Thank you to Partner NetGalley for the awesome opportunity to read this book before publication. The Girls at 17 Swann Street by Yara Zgheib is a powerful, gripping novel written by a commanding, courageous writer who addresses eating disorders and mental health head on
. It is a story that needs to be told, and Zgheib tells it in a captivating way that forces the reader to take a good long look at the reality of that situation for everyone involved. This story is the struggle of Anna Roux, an anorexic twenty-six year old married French woman living in America with her husband of three years, Matthias. As the story unfolds, Anna has been voluntarily placed in care at 17 Swann Street in DC, a residential facility for women with severe anorexia or bulimia. The novel is a powerful examination of everything leading up to that moment side by side with the experience of being in the residential facility itself, trying to find a way back from starvation and into life.

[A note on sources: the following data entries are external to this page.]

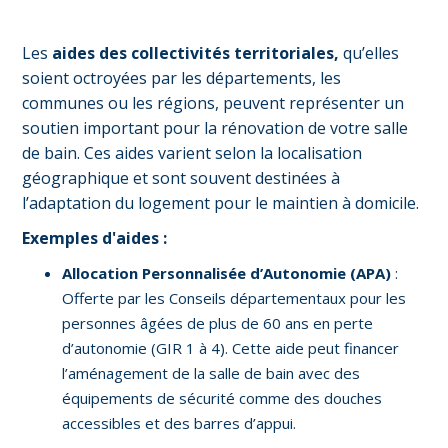
Les
aides des collectivités territoriales,
qu’elles
soient octroyées par les départements, les
communes ou les régions, peuvent représenter un
soutien important pour la rénovation de votre salle
de bain. Ces aides varient selon la localisation
géographique et sont souvent destinées à
l’adaptation du logement pour le maintien à domicile.
Exemples d'aides :
Allocation Personnalisée d’Autonomie (APA)
:
Offerte par les Conseils départementaux pour les
personnes âgées de plus de 60 ans en perte
d’autonomie (GIR 1 à 4). Cette aide peut financer
l’aménagement de la salle de bain avec des
équipements de sécurité comme des douches
accessibles et des barres d’appui.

Most notable about this novel is the raw, direct way that Anna's narration depicts how unbelievably difficult it is for someone with anorexia nervosa to overcome it, even when that person desperately wants to be well. Throughout the novel, it is readily apparent that Anna's husband Matthias adores her and that her father and sister in France are still very close to her. However, Zgheib reveals how little the family intervenes, even when they see that Anna is in crisis. Even Matthias does not act:
"They had both become too comfortably settled in the magical kingdom of makebelieve. She made believe that she was happy and all was fine, and he made believe it was true. It was less painful than confrontation. Confrontation just led to fights. And so she ate nothing and they both ate lies through three years of marriage, for peace, at the occasional cost of no more roller coasters, no more sharing ice cream and French fries."
Matthias, who clearly loves Anna dearly and sees that she is suffering, cannot find a way to reach her. Anna's other family members also do not know what to say; what they do say only leads to brutal fights. And so they go on in silence until it is absolutely impossible to keep going. The pathway back is a long and painful one for all of them, and the end is uncertain.
By tracing the path of Anna's life, Zgheib shows how someone who is seemingly successful, happy, in love, and willing to change and grow spirals down into a husk of a person, unable to look at much less consume food. Zgheib demonstrates how some catastrophic childhood events coupled with dancing ballet, concern over body image, pressure to lose weight, and major life changes in early adulthood result in a profoundly severe situation for Anna as she finds herself starving to death.
I also loved the way that Zgheib incorporates facts and statistics into the narration; those biting details make real for the reader how destructive and deadly both anorexia and bulimia can be. Zgheib lays bare the cruel facts about how anorexia physically destroys the body. As Anna lives at 17 Swann Street, she arms herself with information about the disease that plagues her body. Throughout the novel, Anna notes what she learns, such as what she read in the patient manual: "Only 33% of women with anorexia nervosa maintain full recovery after nine months. Of those, approximately one-third will relapse after the nine-month mark." Some of the information is terribly discouraging, but Anna seems to take comfort in the knowing, even if knowing is painful.
Anna's time at the house is unbelievably difficult for her. The regimes are brutal for the girls there, and the methods can be severe, though the readers comes to understand how vital those methods are for the women. Feeding tubes become a fact of life for anyone who refuses to comply with the meal plans. The required therapy sessions threaten to tear Anna apart. It's clear that the people who work there have seen everything that Anna is experiencing before, and they can sometimes seem callous and even cruel from her perspective. Yet those caretakers are saving the lives of the women there, as Anna comes to understand.
I found Anna's tale captivating, and I believe that Zgheib speaks to many of the misconceptions and biases surrounding anorexia nervosa and bulimia, forcing the reader to take a clear-eyed look at the brutal reality of life for a person living with either of those conditions. Strikingly compelling and full of heartbreak but even fuller of hope, this is a phenomenal novel that will stay with the reader long after finishing.